Note the decryption field pointing to our flux GPG secret we exported and created earlier, and don't forget to add it to the cluster's kustomization.yaml.

Next, we need to create a yaml representation of our secret. Docker pull secrets are annoying to build by hand, they're base64-encoded json embedded in yaml. It's awful.

Let's utilize kubectl to build it, without actually applying it to the cluster. We'll need some variables defined first:

[mpd@ish]$ export SECRET_NAME=docker-hub-pull-secret
[mpd@ish]$ export DOCKER_REGISTRY_SERVER=https://index.docker.io/v1/
[mpd@ish]$ export DOCKER_USERNAME=MathiasPius
[mpd@ish]$ export DOCKER_PASSWORD=9LqBVN0QPqw0jO7lhAJrsXLvom9xv4CB

Then create the secret in --dry-run=client mode so as to not create it in the cluster directly, and then dump the contents into a docker-hub.yaml file.

[mpd@ish]$ kubectl create secret docker-registry  \
  --dry-run=client                                \
  --namespace=default                             \
  --docker-server=$DOCKER_REGISTRY_SERVER         \
  --docker-username=$DOCKER_USERNAME              \
  --docker-password=$DOCKER_PASSWORD              \
   $SECRET_NAME                                   \
   -o yaml > manifests/infrastructure/pull-secrets/docker-hub.yaml

Now encrypt the secret before someone sees!

[mpd@ish]$ sops -e -i manifests/infrastructure/pull-secrets/docker-hub.yaml

Verify that the .dockerconfigjson value starts with ENC[ to ensure that the secret has been encrypted.

Finally, in manifests/infrastructure/pull-secrets/, create the kustomization.yaml file which just lists docker-hub.yaml in the same directory as its only resource.

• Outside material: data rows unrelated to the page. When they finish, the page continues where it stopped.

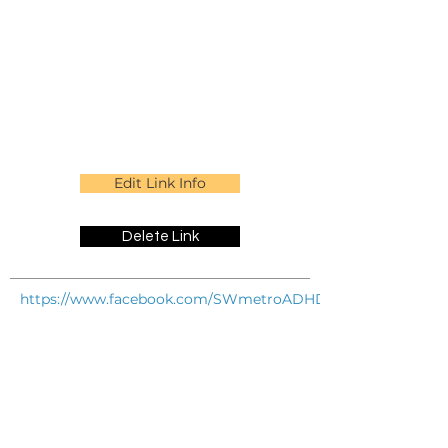
Edit Link Info
Delete Link
https://www.facebook.com/SWmetroADHDconnection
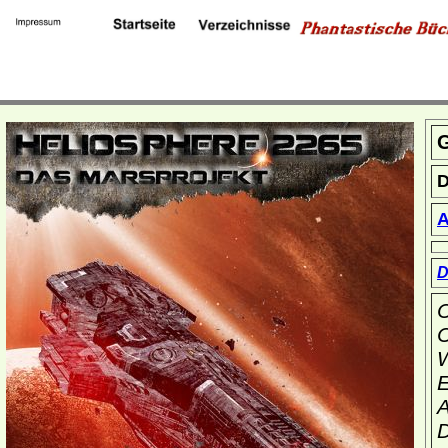
G
D
A
D
C
C
W
E
A
D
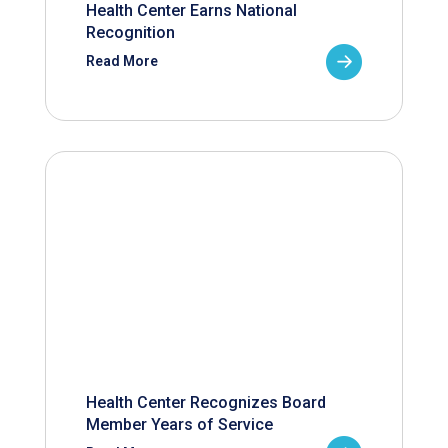
Health Center Earns National
Recognition
Read More
Health Center Recognizes Board
Member Years of Service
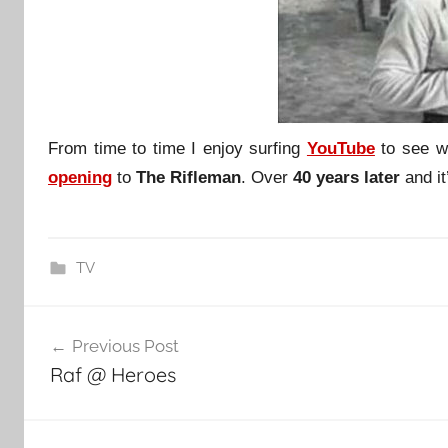
From time to time I enjoy surfing
YouTube
to see w
opening
to
The Rifleman
. Over
40 years later
and it’
TV
Post
Previous Post
navigation
Raf @ Heroes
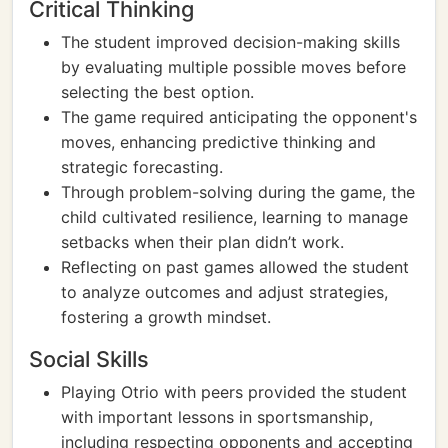
Critical Thinking
The student improved decision-making skills
by evaluating multiple possible moves before
selecting the best option.
The game required anticipating the opponent's
moves, enhancing predictive thinking and
strategic forecasting.
Through problem-solving during the game, the
child cultivated resilience, learning to manage
setbacks when their plan didn’t work.
Reflecting on past games allowed the student
to analyze outcomes and adjust strategies,
fostering a growth mindset.
Social Skills
Playing Otrio with peers provided the student
with important lessons in sportsmanship,
including respecting opponents and accepting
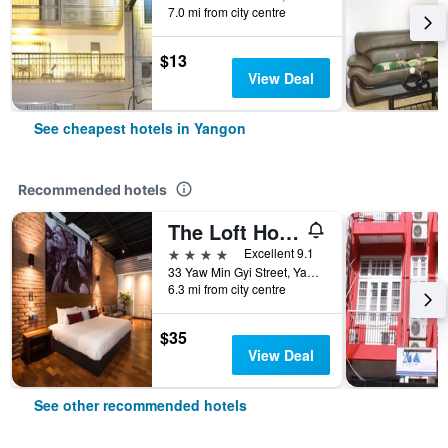
7.0 mi from city centre
$13
View Deal
See cheapest hotels in Yangon
Recommended hotels
The Loft Hotel Downtown Yangon
4 stars
Excellent 9.1
33 Yaw Min Gyi Street, Yangon, Myanmar
6.3 mi from city centre
$35
View Deal
See other recommended hotels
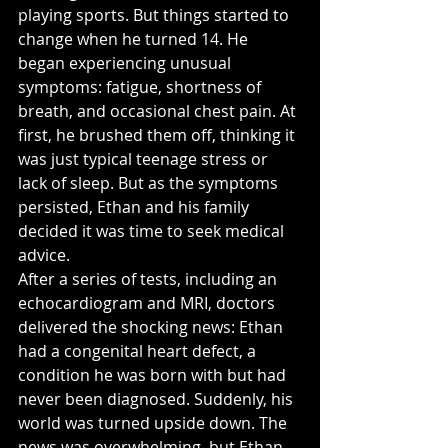
playing sports. But things started to 
change when he turned 14. He 
began experiencing unusual 
symptoms: fatigue, shortness of 
breath, and occasional chest pain. At 
first, he brushed them off, thinking it 
was just typical teenage stress or 
lack of sleep. But as the symptoms 
persisted, Ethan and his family 
decided it was time to seek medical 
advice.
After a series of tests, including an 
echocardiogram and MRI, doctors 
delivered the shocking news: Ethan 
had a congenital heart defect, a 
condition he was born with but had 
never been diagnosed. Suddenly, his 
world was turned upside down. The 
news was overwhelming, but Ethan 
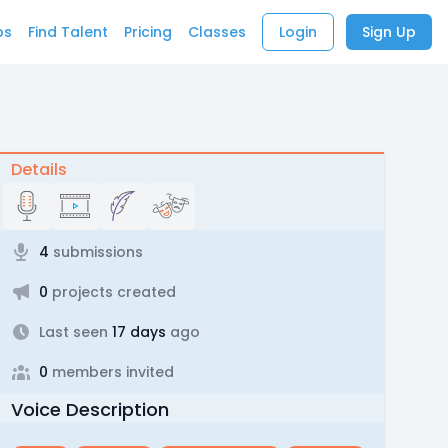
bs
Find Talent
Pricing
Classes
Login
Sign Up
Details
4
submissions
0
projects created
Last seen
17 days
ago
0
members invited
Voice Description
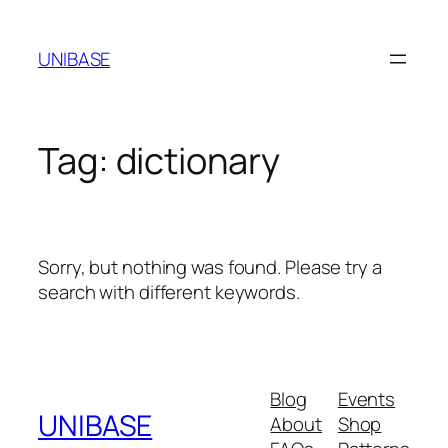
Skip
to
UNIBASE
content
Tag:
dictionary
Sorry, but nothing was found. Please try a
search with different keywords.
Blog
Events
UNIBASE
About
Shop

Commit and push all the changes and wait for the secret to hopefully appear un-encrypted in the default namespace:

[mpd@ish]$ kubectl get secrets -n default
NAME                     TYPE                             DATA   AGE
docker-hub-pull-secret   kubernetes.io/dockerconfigjson   1      10s

ALL the points to FluxCD and SOPS!

Conclusion

That concludes this rather lengthy expedition into the world of continuous deployment and in-repository secret-keeping with SOPS.

In Part IV: Ingress, DNS and Certificates, we'll get some of the basic necessities of a cluster up and running, like an ingress controller, automatic dns record creation with external-dns and of course certificate retrieval using cert-manager, so we can expose entire TLS-encrypted websites without ever leaving our cluster!

Epilogue

We restructured the entire repository a couple of times so for reference, here's the final directory layout as of the end of this post:

[mpd@ish]$ tree
.
├── kubeconfig
├── manifests
│   ├── cluster
│   │   └── flux-system
│   │       ├── cilium.yaml
│   │       ├── gotk-components.yaml
│   │       ├── gotk-sync.yaml
│   │       ├── kustomization.yaml
│   │       ├── policies.yaml
│   │       └── pull-secrets.yaml
│   └── infrastructure
│       ├── cilium
│       │   ├── kustomization.yaml
│       │   ├── release.yaml
│       │   └── repository.yaml
│       ├── cluster-policies
│       │   ├── host-fw-control-plane.yaml
│       │   └── kustomization.yaml
│       └── pull-secrets
│           ├── docker-hub.yaml
│           └── kustomization.yaml
├── README.md
├── secrets.yaml
└── talosconfig

It looks like this has been fixed, at least as a beta-test since 2.6.